* **Records supplied**

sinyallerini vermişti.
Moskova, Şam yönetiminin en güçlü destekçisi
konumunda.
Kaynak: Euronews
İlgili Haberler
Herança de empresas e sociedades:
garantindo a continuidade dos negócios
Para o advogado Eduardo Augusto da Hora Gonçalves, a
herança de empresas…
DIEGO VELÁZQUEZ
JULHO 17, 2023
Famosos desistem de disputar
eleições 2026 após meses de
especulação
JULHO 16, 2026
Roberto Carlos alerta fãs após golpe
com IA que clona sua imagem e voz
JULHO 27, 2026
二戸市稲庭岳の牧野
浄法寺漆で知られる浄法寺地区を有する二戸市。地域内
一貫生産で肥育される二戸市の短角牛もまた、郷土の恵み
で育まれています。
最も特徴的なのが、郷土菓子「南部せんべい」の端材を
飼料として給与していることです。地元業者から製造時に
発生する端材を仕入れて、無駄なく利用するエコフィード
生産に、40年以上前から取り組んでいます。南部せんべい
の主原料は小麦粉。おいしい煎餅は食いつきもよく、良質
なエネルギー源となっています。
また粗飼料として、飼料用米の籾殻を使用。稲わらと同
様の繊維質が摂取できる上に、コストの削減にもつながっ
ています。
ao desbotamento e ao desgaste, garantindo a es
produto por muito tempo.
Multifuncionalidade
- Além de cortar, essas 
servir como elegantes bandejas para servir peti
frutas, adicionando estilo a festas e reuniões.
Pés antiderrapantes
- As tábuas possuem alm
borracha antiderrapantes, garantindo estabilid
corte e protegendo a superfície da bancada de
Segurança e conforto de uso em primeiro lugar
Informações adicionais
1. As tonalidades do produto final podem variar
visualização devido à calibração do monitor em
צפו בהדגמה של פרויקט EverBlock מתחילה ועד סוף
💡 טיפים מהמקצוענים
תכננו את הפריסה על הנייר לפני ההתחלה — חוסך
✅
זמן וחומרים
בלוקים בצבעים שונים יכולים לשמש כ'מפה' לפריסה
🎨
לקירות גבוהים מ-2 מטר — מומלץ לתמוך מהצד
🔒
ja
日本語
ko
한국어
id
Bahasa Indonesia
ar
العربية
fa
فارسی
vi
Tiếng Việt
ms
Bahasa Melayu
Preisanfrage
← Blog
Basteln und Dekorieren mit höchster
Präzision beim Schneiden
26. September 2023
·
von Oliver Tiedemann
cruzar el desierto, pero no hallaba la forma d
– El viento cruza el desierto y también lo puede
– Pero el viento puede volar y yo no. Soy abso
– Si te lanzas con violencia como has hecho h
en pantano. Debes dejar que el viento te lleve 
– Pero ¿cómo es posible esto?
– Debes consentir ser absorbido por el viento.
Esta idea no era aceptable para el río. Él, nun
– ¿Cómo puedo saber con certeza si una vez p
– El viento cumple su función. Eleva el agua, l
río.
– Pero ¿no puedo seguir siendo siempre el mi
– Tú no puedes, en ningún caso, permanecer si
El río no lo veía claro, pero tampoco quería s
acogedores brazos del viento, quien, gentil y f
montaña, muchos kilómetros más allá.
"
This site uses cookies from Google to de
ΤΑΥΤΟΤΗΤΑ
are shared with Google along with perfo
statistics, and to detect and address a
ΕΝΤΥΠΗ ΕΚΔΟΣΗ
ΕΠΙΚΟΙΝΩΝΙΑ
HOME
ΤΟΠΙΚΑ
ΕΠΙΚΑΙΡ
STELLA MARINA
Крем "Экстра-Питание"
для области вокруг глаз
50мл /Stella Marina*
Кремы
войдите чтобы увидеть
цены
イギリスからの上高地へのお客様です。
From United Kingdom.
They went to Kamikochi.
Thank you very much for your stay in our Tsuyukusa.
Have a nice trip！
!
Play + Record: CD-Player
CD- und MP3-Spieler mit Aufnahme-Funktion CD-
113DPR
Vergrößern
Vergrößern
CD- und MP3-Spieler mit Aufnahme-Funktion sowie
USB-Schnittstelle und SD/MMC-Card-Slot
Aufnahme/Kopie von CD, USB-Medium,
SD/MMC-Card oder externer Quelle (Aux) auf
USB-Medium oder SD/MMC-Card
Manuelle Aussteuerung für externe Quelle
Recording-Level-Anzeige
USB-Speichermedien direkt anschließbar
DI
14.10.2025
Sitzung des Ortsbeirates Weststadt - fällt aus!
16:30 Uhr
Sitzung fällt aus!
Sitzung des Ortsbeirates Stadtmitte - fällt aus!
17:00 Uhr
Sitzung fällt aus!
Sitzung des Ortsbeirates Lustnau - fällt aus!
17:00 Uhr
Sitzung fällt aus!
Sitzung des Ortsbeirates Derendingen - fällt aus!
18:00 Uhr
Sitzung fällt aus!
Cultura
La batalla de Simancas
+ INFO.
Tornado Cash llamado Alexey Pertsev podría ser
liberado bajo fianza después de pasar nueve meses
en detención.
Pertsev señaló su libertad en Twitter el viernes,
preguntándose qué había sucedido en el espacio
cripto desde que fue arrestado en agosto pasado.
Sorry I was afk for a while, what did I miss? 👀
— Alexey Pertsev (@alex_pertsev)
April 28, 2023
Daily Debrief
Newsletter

* **Problem requirements**
Output the whole listing again, keeping every line identical.

* **Response for this exercise**
sinyallerini vermişti.
Moskova, Şam yönetiminin en güçlü destekçisi
konumunda.
Kaynak: Euronews
İlgili Haberler
Herança de empresas e sociedades:
garantindo a continuidade dos negócios
Para o advogado Eduardo Augusto da Hora Gonçalves, a
herança de empresas…
DIEGO VELÁZQUEZ
JULHO 17, 2023
Famosos desistem de disputar
eleições 2026 após meses de
especulação
JULHO 16, 2026
Roberto Carlos alerta fãs após golpe
com IA que clona sua imagem e voz
JULHO 27, 2026
二戸市稲庭岳の牧野
浄法寺漆で知られる浄法寺地区を有する二戸市。地域内
一貫生産で肥育される二戸市の短角牛もまた、郷土の恵み
で育まれています。
最も特徴的なのが、郷土菓子「南部せんべい」の端材を
飼料として給与していることです。地元業者から製造時に
発生する端材を仕入れて、無駄なく利用するエコフィード
生産に、40年以上前から取り組んでいます。南部せんべい
の主原料は小麦粉。おいしい煎餅は食いつきもよく、良質
なエネルギー源となっています。
また粗飼料として、飼料用米の籾殻を使用。稲わらと同
様の繊維質が摂取できる上に、コストの削減にもつながっ
ています。
ao desbotamento e ao desgaste, garantindo a es
produto por muito tempo.
Multifuncionalidade
- Além de cortar, essas 
servir como elegantes bandejas para servir peti
frutas, adicionando estilo a festas e reuniões.
Pés antiderrapantes
- As tábuas possuem alm
borracha antiderrapantes, garantindo estabilid
corte e protegendo a superfície da bancada de
Segurança e conforto de uso em primeiro lugar
Informações adicionais
1. As tonalidades do produto final podem variar
visualização devido à calibração do monitor em
צפו בהדגמה של פרויקט EverBlock מתחילה ועד סוף
💡 טיפים מהמקצוענים
תכננו את הפריסה על הנייר לפני ההתחלה — חוסך
✅
זמן וחומרים
בלוקים בצבעים שונים יכולים לשמש כ'מפה' לפריסה
🎨
לקירות גבוהים מ-2 מטר — מומלץ לתמוך מהצד
🔒
ja
日本語
ko
한국어
id
Bahasa Indonesia
ar
العربية
fa
فارسی
vi
Tiếng Việt
ms
Bahasa Melayu
Preisanfrage
← Blog
Basteln und Dekorieren mit höchster
Präzision beim Schneiden
26. September 2023
·
von Oliver Tiedemann
cruzar el desierto, pero no hallaba la forma d
– El viento cruza el desierto y también lo puede
– Pero el viento puede volar y yo no. Soy abso
– Si te lanzas con violencia como has hecho h
en pantano. Debes dejar que el viento te lleve 
– Pero ¿cómo es posible esto?
– Debes consentir ser absorbido por el viento.
Esta idea no era aceptable para el río. Él, nun
– ¿Cómo puedo saber con certeza si una vez p
– El viento cumple su función. Eleva el agua, l
río.
– Pero ¿no puedo seguir siendo siempre el mi
– Tú no puedes, en ningún caso, permanecer si
El río no lo veía claro, pero tampoco quería s
acogedores brazos del viento, quien, gentil y f
montaña, muchos kilómetros más allá.
"
This site uses cookies from Google to de
ΤΑΥΤΟΤΗΤΑ
are shared with Google along with perfo
statistics, and to detect and address a
ΕΝΤΥΠΗ ΕΚΔΟΣΗ
ΕΠΙΚΟΙΝΩΝΙΑ
HOME
ΤΟΠΙΚΑ
ΕΠΙΚΑΙΡ
STELLA MARINA
Крем "Экстра-Питание"
для области вокруг глаз
50мл /Stella Marina*
Кремы
войдите чтобы увидеть
цены
イギリスからの上高地へのお客様です。
From United Kingdom.
They went to Kamikochi.
Thank you very much for your stay in our Tsuyukusa.
Have a nice trip！
!
Play + Record: CD-Player
CD- und MP3-Spieler mit Aufnahme-Funktion CD-
113DPR
Vergrößern
Vergrößern
CD- und MP3-Spieler mit Aufnahme-Funktion sowie
USB-Schnittstelle und SD/MMC-Card-Slot
Aufnahme/Kopie von CD, USB-Medium,
SD/MMC-Card oder externer Quelle (Aux) auf
USB-Medium oder SD/MMC-Card
Manuelle Aussteuerung für externe Quelle
Recording-Level-Anzeige
USB-Speichermedien direkt anschließbar
DI
14.10.2025
Sitzung des Ortsbeirates Weststadt - fällt aus!
16:30 Uhr
Sitzung fällt aus!
Sitzung des Ortsbeirates Stadtmitte - fällt aus!
17:00 Uhr
Sitzung fällt aus!
Sitzung des Ortsbeirates Lustnau - fällt aus!
17:00 Uhr
Sitzung fällt aus!
Sitzung des Ortsbeirates Derendingen - fällt aus!
18:00 Uhr
Sitzung fällt aus!
Cultura
La batalla de Simancas
+ INFO.
Tornado Cash llamado Alexey Pertsev podría ser
liberado bajo fianza después de pasar nueve meses
en detención.
Pertsev señaló su libertad en Twitter el viernes,
preguntándose qué había sucedido en el espacio
cripto desde que fue arrestado en agosto pasado.
Sorry I was afk for a while, what did I miss? 👀
— Alexey Pertsev (@alex_pertsev)
April 28, 2023
Daily Debrief
Newsletter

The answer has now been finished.